Supplied records section start

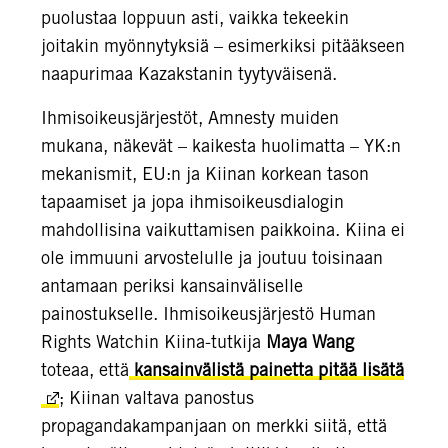
puolustaa loppuun asti, vaikka tekeekin
joitakin myönnytyksiä – esimerkiksi pitääkseen
naapurimaa Kazakstanin tyytyväisenä.
Ihmisoikeusjärjestöt, Amnesty muiden
mukana, näkevät – kaikesta huolimatta – YK:n
mekanismit, EU:n ja Kiinan korkean tason
tapaamiset ja jopa ihmisoikeusdialogin
mahdollisina vaikuttamisen paikkoina. Kiina ei
ole immuuni arvostelulle ja joutuu toisinaan
antamaan periksi kansainväliselle
painostukselle. Ihmisoikeusjärjestö Human
Rights Watchin Kiina-tutkija
Maya Wang
toteaa, että
kansainvälistä painetta pitää lisätä
; Kiinan valtava panostus
propagandakampanjaan on merkki siitä, että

Supplied records section end

Lines holding the string "että" must be copied out of the entries above.

→ **Response to this exercise**:
toteaa, että
propagandakampanjaan on merkki siitä, että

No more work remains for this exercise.